§ **Material to process**:
= Beginning of Section =

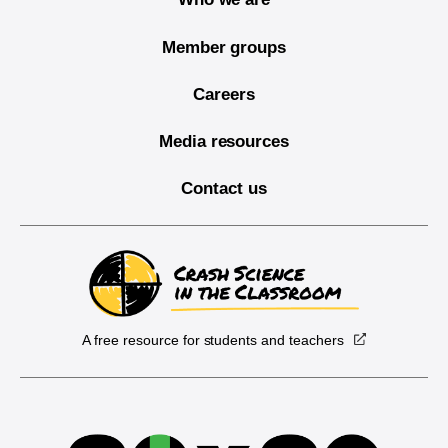
Member groups
Careers
Media resources
Contact us
A free resource for students and teachers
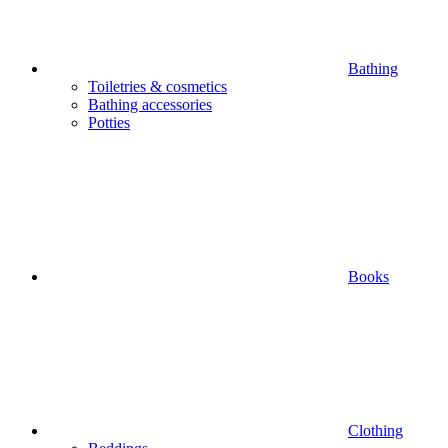
Bathing
Toiletries & cosmetics
Bathing accessories
Potties
Books
Clothing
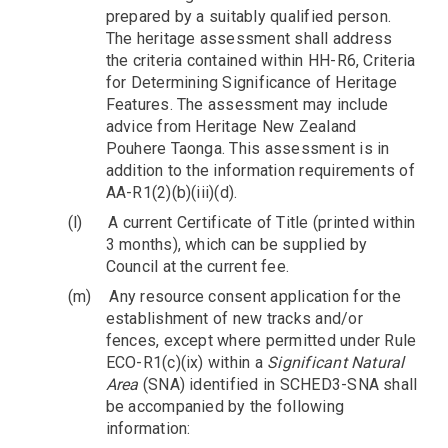
prepared by a suitably qualified person.
The heritage assessment shall address
the criteria contained within HH-R6, Criteria
for Determining Significance of Heritage
Features. The assessment may include
advice from Heritage New Zealand
Pouhere Taonga. This assessment is in
addition to the information requirements of
AA-R1(2)(b)(iii)(d).
(l)
A current Certificate of Title (printed within
3 months), which can be supplied by
Council at the current fee.
(m)
Any resource consent application for the
establishment of new tracks and/or
fences, except where permitted under Rule
ECO-R1(c)(ix) within a
Significant Natural
Area
(SNA) identified in SCHED3-SNA shall
be accompanied by the following
information:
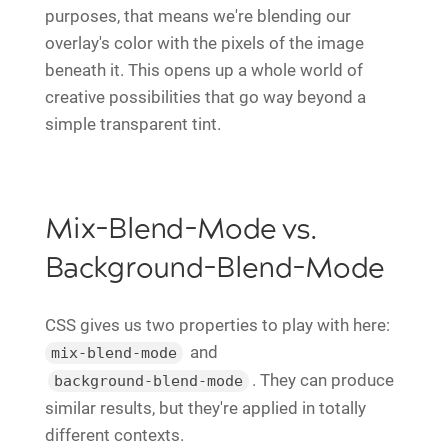
purposes, that means we're blending our
overlay's color with the pixels of the image
beneath it. This opens up a whole world of
creative possibilities that go way beyond a
simple transparent tint.
Mix-Blend-Mode vs.
Background-Blend-Mode
CSS gives us two properties to play with here:
and
mix-blend-mode
. They can produce
background-blend-mode
similar results, but they're applied in totally
different contexts.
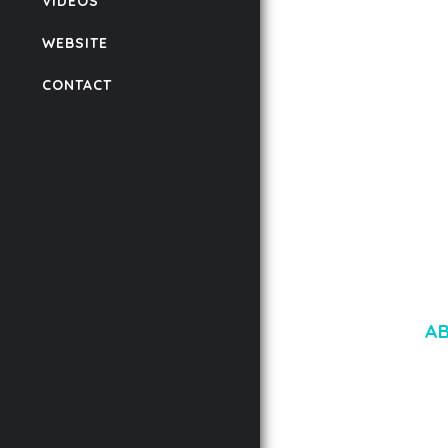
VIDEOS
FOR WORDPRESS &
WOOCOMMERCE
WEBSITE
50,171 downloads
CONTACT
A
LOREM IPSU
CONSECTETUE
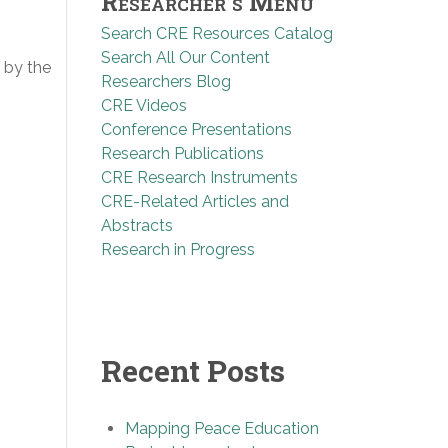
Researcher’s Menu
Search CRE Resources Catalog
Search All Our Content
 by the
Researchers Blog
CRE Videos
Conference Presentations
Research Publications
CRE Research Instruments
CRE-Related Articles and
Abstracts
Research in Progress
Recent Posts
Mapping Peace Education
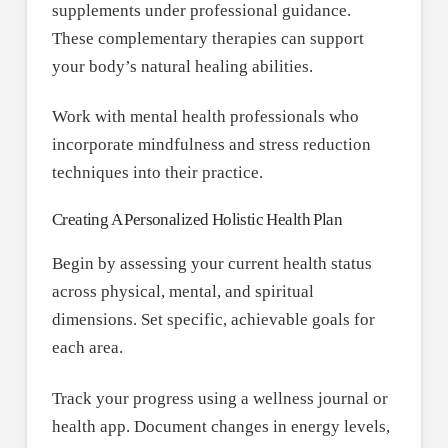
supplements under professional guidance.
These complementary therapies can support
your body’s natural healing abilities.
Work with mental health professionals who
incorporate mindfulness and stress reduction
techniques into their practice.
Creating A Personalized Holistic Health Plan
Begin by assessing your current health status
across physical, mental, and spiritual
dimensions. Set specific, achievable goals for
each area.
Track your progress using a wellness journal or
health app. Document changes in energy levels,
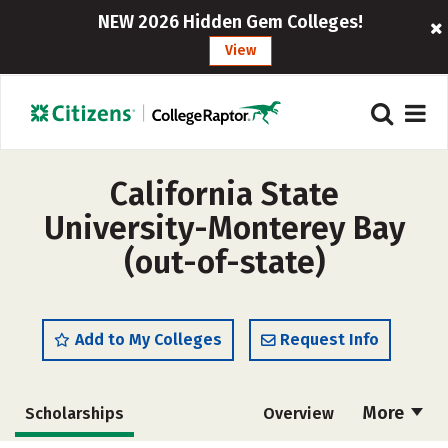
NEW 2026 Hidden Gem Colleges!
View
California State
University-Monterey Bay
(out-of-state)
Add to My Colleges
Request Info
More
Scholarships
Overview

= End of Section =

Every line with "under" in it should be copied from the entries.

fences, except where permitted under Rule
supplements under professional guidance.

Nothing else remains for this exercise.